Speaking of orphans (or virtual orphans) who end up going on dramatic adventures... They get to practice Morse code, too! And through the tests they pass to join the "Society" -- and through working together -- they come to appreciate the many different ways there are to be "gifted".
.-    .-.. ... -    ... ..-.    ..-. ..- -. !

Monday, March 10, 2008

Quote: Lois Lowry

"METICULOUS means extremely precise and careful. Surgeons have to be meticulous. Some people think great cooks are meticulous, but they are wrong. Great cooks read a recipe, maybe, but then they ignore the instructions and add extra garlic if they feel like it. Surgeons can't do that."

- Lois Lowry, The Willoughbys (ARC edition)

Lois Lowry's newest book, The Willoughbys, comes out at the end of March. This excerpt is from the glossary at the back of the advance reading copy. You probably can't tell from this quote that the book is about a lovely "old-fashioned" family where the parents don't particularly like kids, and the kids think they would be better off as orphans. (This potentially disturbing premise is mitigated by the book's general silliness.)

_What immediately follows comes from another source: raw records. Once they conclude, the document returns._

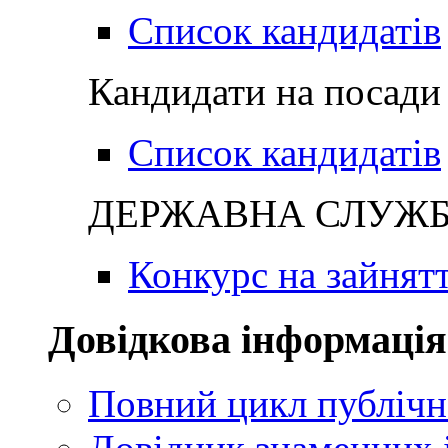
Список кандидатів
Кандидати на посади 
Список кандидатів
ДЕРЖАВНА СЛУЖБА
Конкурс на зайнят
Довідкова інформація
Повний цикл публічн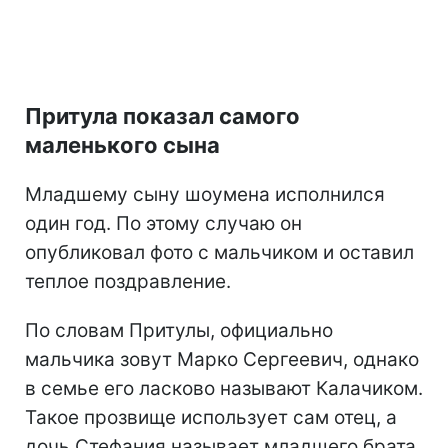
Притула показал самого
маленького сына
Младшему сыну шоумена исполнился
один год. По этому случаю он
опубликовал фото с мальчиком и оставил
теплое поздравление.
По словам Притулы, официально
мальчика зовут Марко Сергеевич, однако
в семье его ласково называют Калачиком.
Такое прозвище использует сам отец, а
дочь Стефания называет младшего брата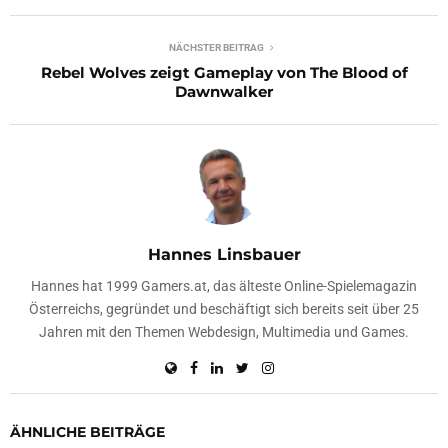
NÄCHSTER BEITRAG
Rebel Wolves zeigt Gameplay von The Blood of
Dawnwalker
Hannes Linsbauer
Hannes hat 1999 Gamers.at, das älteste Online-Spielemagazin
Österreichs, gegründet und beschäftigt sich bereits seit über 25
Jahren mit den Themen Webdesign, Multimedia und Games.
ÄHNLICHE BEITRÄGE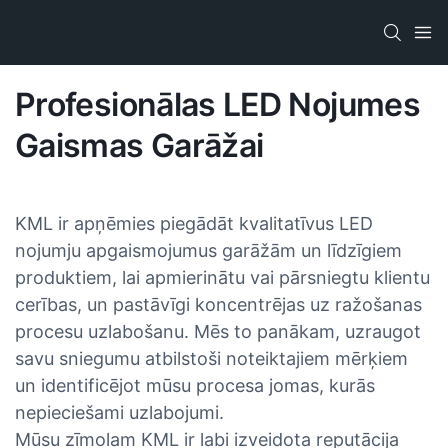
Profesionālas LED Nojumes
Gaismas Garāžai
KML ir apņēmies piegādāt kvalitatīvus LED
nojumju apgaismojumus garāžām un līdzīgiem
produktiem, lai apmierinātu vai pārsniegtu klientu
cerības, un pastāvīgi koncentrējas uz ražošanas
procesu uzlabošanu. Mēs to panākam, uzraugot
savu sniegumu atbilstoši noteiktajiem mērķiem
un identificējot mūsu procesa jomas, kurās
nepieciešami uzlabojumi.
Mūsu zīmolam KML ir labi izveidota reputācija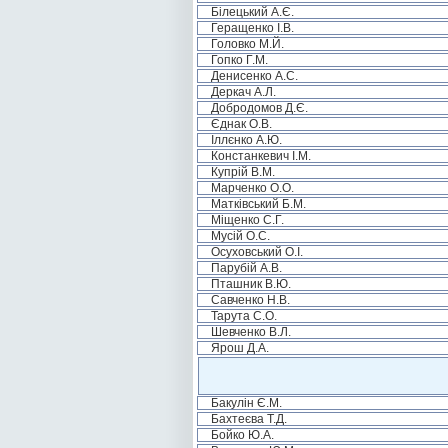
Білецький А.Є.
Геращенко І.В.
Головко М.Й.
Гопко Г.М.
Денисенко А.С.
Деркач А.Л.
Добродомов Д.Є.
Єднак О.В.
Іллєнко А.Ю.
Констанкевич І.М.
Купрій В.М.
Марченко О.О.
Матківський Б.М.
Міщенко С.Г.
Мусій О.С.
Осуховський О.І.
Парубій А.В.
Пташник В.Ю.
Савченко Н.В.
Тарута С.О.
Шевченко В.Л.
Ярош Д.А.
Бакулін Є.М.
Бахтеєва Т.Д.
Бойко Ю.А.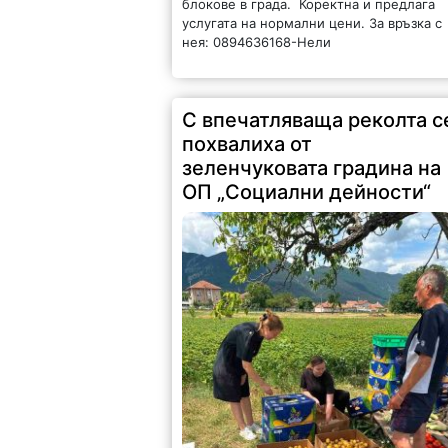
блокове в града. Коректна и предлага
услугата на нормални цени. За връзка с
нея: 0894636168-Нели
С впечатляваща реколта с
похвалиха от
зеленчуковата градина на
ОП „Социални дейности“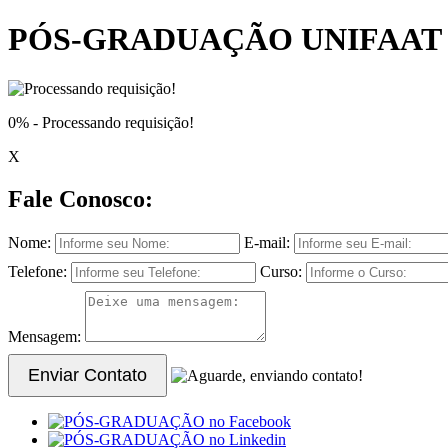
PÓS-GRADUAÇÃO UNIFAAT
0%
- Processando requisição!
X
Fale Conosco:
Nome:
E-mail:
Telefone:
Curso:
Mensagem:
Enviar Contato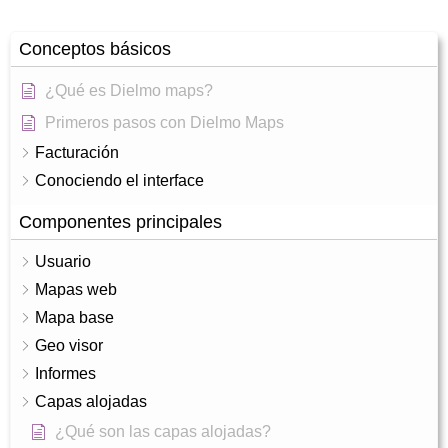
Conceptos básicos
¿Qué es Dielmo maps?
Primeros pasos con Dielmo Maps
Facturación
Conociendo el interface
Componentes principales
Usuario
Mapas web
Mapa base
Geo visor
Informes
Capas alojadas
¿Qué son las capas alojadas?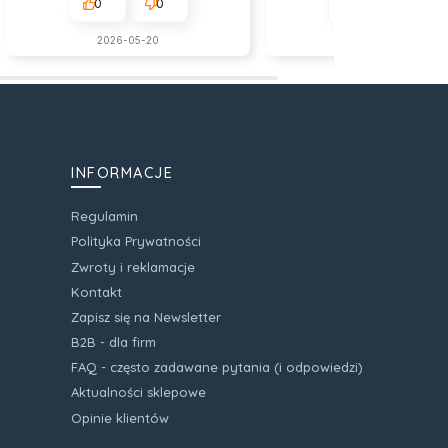
0
0
0
0
2026-05-20
w tym miesiącu
INFORMACJE
Regulamin
Polityka Prywatności
Zwroty i reklamacje
Kontakt
Zapisz się na Newsletter
B2B - dla firm
FAQ - często zadawane pytania (i odpowiedzi)
Aktualności sklepowe
Opinie klientów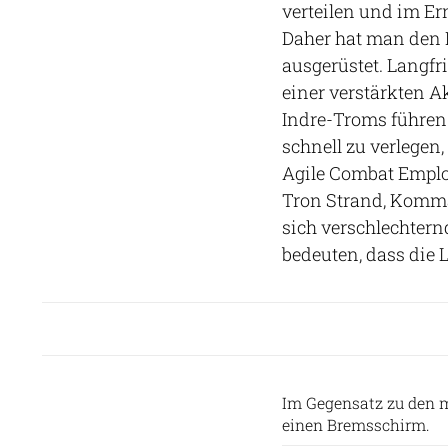
verteilen und im Er
Daher hat man den 
ausgerüstet. Langfr
einer verstärkten Ak
Indre-Troms führen. 
schnell zu verlegen
Agile Combat Employ
Tron Strand, Komma
sich verschlechtern
bedeuten, dass die 
Im Gegensatz zu den m
einen Bremsschirm.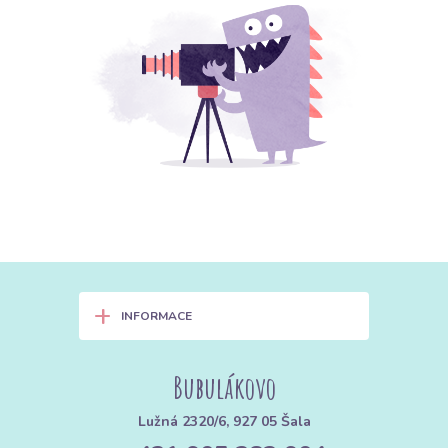
+
INFORMACE
Bubulákovo
Lužná 2320/6, 927 05 Šala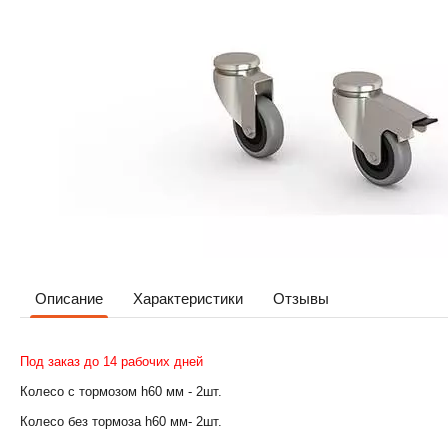
Описание
Характеристики
Отзывы
Под заказ до 14 рабочих дней
Колесо с тормозом h60 мм - 2шт.
Колесо без тормоза h60 мм- 2шт.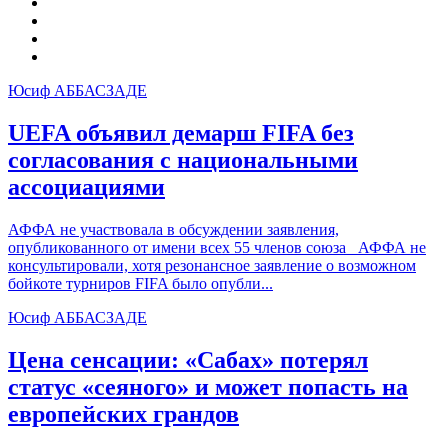
Юсиф АББАСЗАДЕ
UEFA объявил демарш
FIFA
без
согласования с национальными
ассоциациями
АФФА не участвовала в обсуждении заявления,
опубликованного от имени всех 55 членов союза АФФА не
консультировали, хотя резонансное заявление о возможном
бойкоте турниров FIFA было опубли...
Юсиф АББАСЗАДЕ
Цена сенсации: «Сабах» потерял
статус «сеяного» и может попасть на
европейских грандов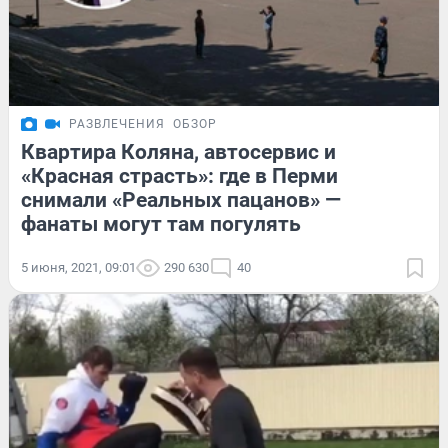
РАЗВЛЕЧЕНИЯ
ОБЗОР
Квартира Коляна, автосервис и
«Красная страсть»: где в Перми
снимали «Реальных пацанов» —
фанаты могут там погулять
5 июня, 2021, 09:01
290 630
40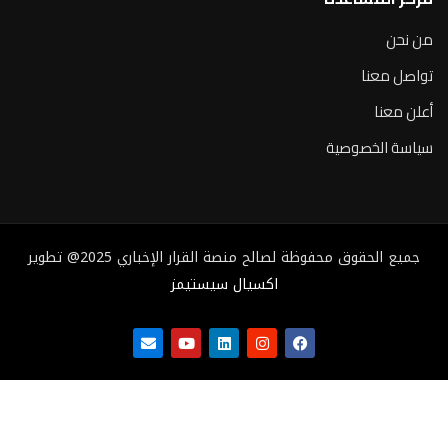
من نحن
تواصل معنا
أعلن معنا
سياسة الخصوصية
جميع الحقوق محفوظة لصالح منصة القرار الإخباري 2025@ تطوير
اكسيال سيستيمز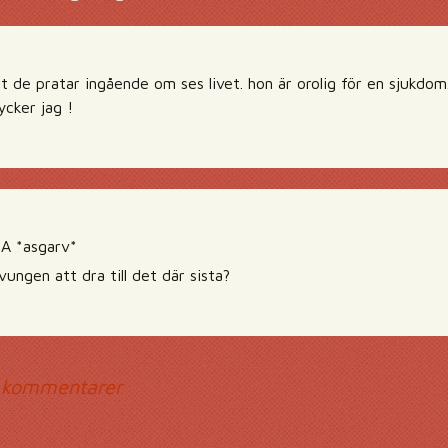
att de pratar ingående om ses livet. hon är orolig för en sjukd
cker jag !
 *asgarv*
vungen att dra till det där sista?
mmentarsnavigerin
 kommentarer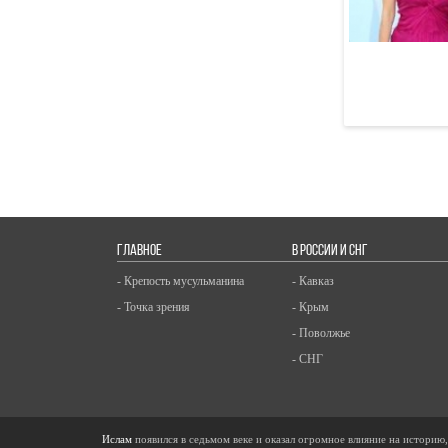
06 Августа
ГЛАВНОЕ
В РОССИИ И СНГ
- Крепость мусульманина
- Кавказ
- Точка зрения
- Крым
- Поволжье
- СНГ
Ислам
появился в седьмом веке и оказал огромное влияние на историю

Remember: No adding extra garlic during surgery!

Wednesday, February 20, 2008

Quote: George Washington

Here is an excerpt of a letter from George Washington to the Jewish community of Newport, RI, in 1790:

"All possess alike liberty of conscience and immunity of citizenship. It is now no more that toleration is spoken of, as if it was by the indulgence of one class of people, that another enjoyed the exercise of their inherent natural rights. For happily the Government of the United States, which gives to bigotry no sanction, to persecution no assistance requires only that they who live under its protection should demean themselves as good citizens....May the children of the Stock of Abraham, who dwell in this land, continue to merit and enjoy the good will of the other inhabitants, while every one shall sit in safety under his own vine and fig tree, and there shall be none to make him afraid."

- George Washington, cited by Susan Jacoby in Freethinkers: A History of American Secularism

I was really excited to see this; I think it's an excellent example of the ideals to which our nation should continue to aspire. Our "founding fathers" were full of contradictions (Washington was a slaveowner), but sometimes they did get it right.